Last night this book called Patanjali’s Yoga Sutra was at hand, and I picked it up absentmindedly and opened a page that described the time lag between perception and cognition. Specifically verse 9 of the Vibhuti Pada. I’ll skip the sanskrit verse and straight to Taimini’s translation:
Nirodha Parinama is that transformation of the mind in which it becomes progressively permeated by that condition of Nirodha which intervenes momentarily between an impression which is disappearing and the impression which is taking place.
Nirodha = restraint+suppression / Parinama = transformation+result
Now this kind of bounced me, because I’m fresh from reading about Dr.
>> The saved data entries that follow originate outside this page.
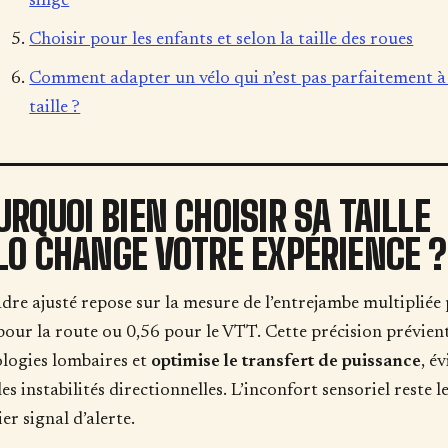
singe
Choisir pour les enfants et selon la taille des roues
Comment adapter un vélo qui n’est pas parfaitement à
taille ?
URQUOI BIEN CHOISIR SA TAILLE
LO CHANGE VOTRE EXPÉRIENCE ?
dre ajusté repose sur la mesure de l’entrejambe multipliée
pour la route ou 0,56 pour le VTT. Cette précision prévient
logies lombaires et
optimise le transfert de puissance
, é
les instabilités directionnelles. L’inconfort sensoriel reste l
er signal d’alerte.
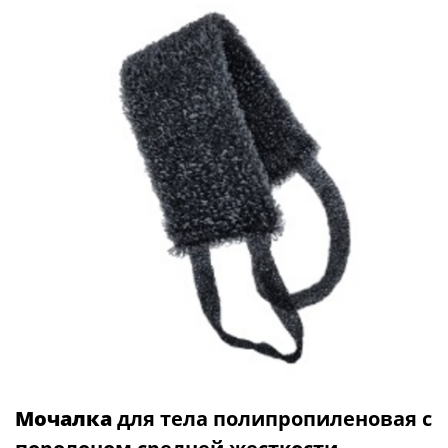
Мочалка
для тела полипропиленовая с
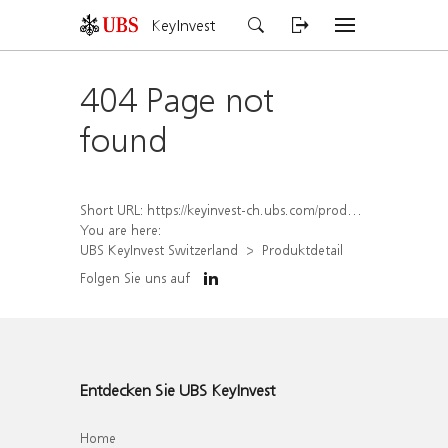
KeyInvest
404 Page not
found
Short URL:
https://keyinvest-ch.ubs.com/produkt/detail/index/isin/CH1302959403
You are here:
UBS KeyInvest Switzerland
Produktdetail
Folgen Sie uns auf
Entdecken Sie UBS KeyInvest
Home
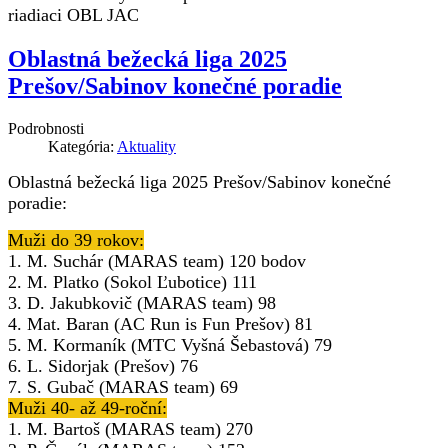
riadiaci OBL JAC
Oblastná bežecká liga 2025
Prešov/Sabinov konečné poradie
Podrobnosti
Kategória:
Aktuality
Oblastná bežecká liga 2025 Prešov/Sabinov
konečné
poradie:
Muži do 39 rokov:
1. M. Suchár (MARAS team) 120 bodov
2. M. Platko (Sokol Ľubotice) 111
3. D. Jakubkovič (MARAS team) 98
4. Mat. Baran (AC Run is Fun Prešov) 81
5. M. Kormaník (MTC Vyšná Šebastová) 79
6. L. Sidorjak (Prešov) 76
7. S. Gubač (MARAS team) 69
Muži 40- až 49-roční:
1. M. Bartoš (MARAS team) 270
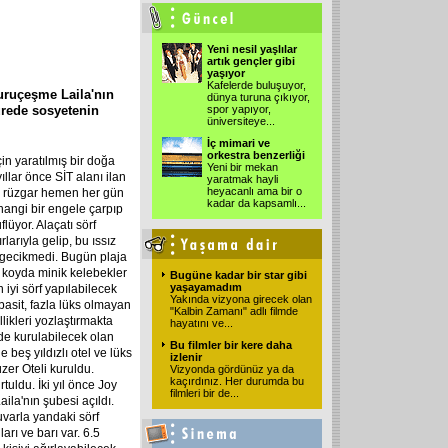
Yeni nesil yaşlılar
artık gençler gibi
yaşıyor
Kafelerde buluşuyor,
uruçeşme Laila'nın
dünya turuna çıkıyor,
sürede sosyetenin
spor yapıyor,
üniversiteye
...
İç mimari ve
orkestra benzerliği
çin yaratılmış bir doğa
Yeni bir mekan
llar önce SİT alanı ilan
yaratmak hayli
heyacanlı ama bir o
de rüzgar hemen her gün
kadar da kapsamlı
...
hangi bir engele çarpıp
lüyor. Alaçatı sörf
larıyla gelip, bu ıssız
e gecikmedi. Bugün plaja
u koyda minik kelebekler
Bugüne kadar bir star gibi
yaşayamadım
 iyi sörf yapılabilecek
Yakında vizyona girecek olan
basit, fazla lüks olmayan
"Kalbin Zamanı" adlı filmde
likleri yozlaştırmakta
hayatını ve
...
rde kurulabilecek olan
Bu filmler bir kere daha
 beş yıldızlı otel ve lüks
izlenir
zer Oteli kuruldu.
Vizyonda gördünüz ya da
kaçırdınız. Her durumda bu
tuldu. İki yıl önce Joy
filmleri bir de
...
la'nın şubesi açıldı.
uvarla yandaki sörf
arı ve barı var. 6.5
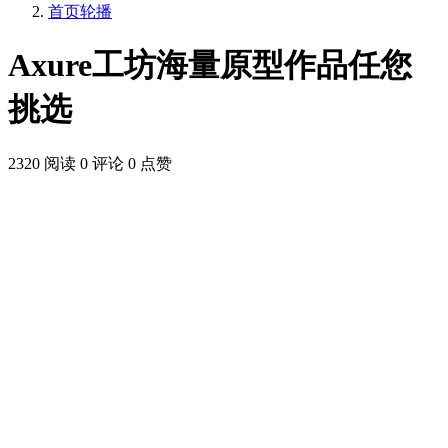
首页轮播
Axure工坊海量原型作品任您
挑选
2320 阅读
0 评论
0 点赞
David Eagleman’s research on Time perception and I immediately recognised the connect that it had to the last part of the sutra.
… intervenes momentarily between an impression which is disappearing and the impression which is taking place.
See a video by Eagleman labs about how the brain dilates time.
Patanjali is discussing perception, and he’s plainly making the distinction between mediate and immediate perception as well as pointing out the serial order of the impressions. Now, I know that the rest of the book is about modifying the mind to learn how to integrate it’s falsely conceived dualism, and Patanjali in the very begining makes the distinction between the atheist and the theist by claiming that you could either use a deity or not to practise yoga. Just so we know that religion isn’t being pushed in the name of science here.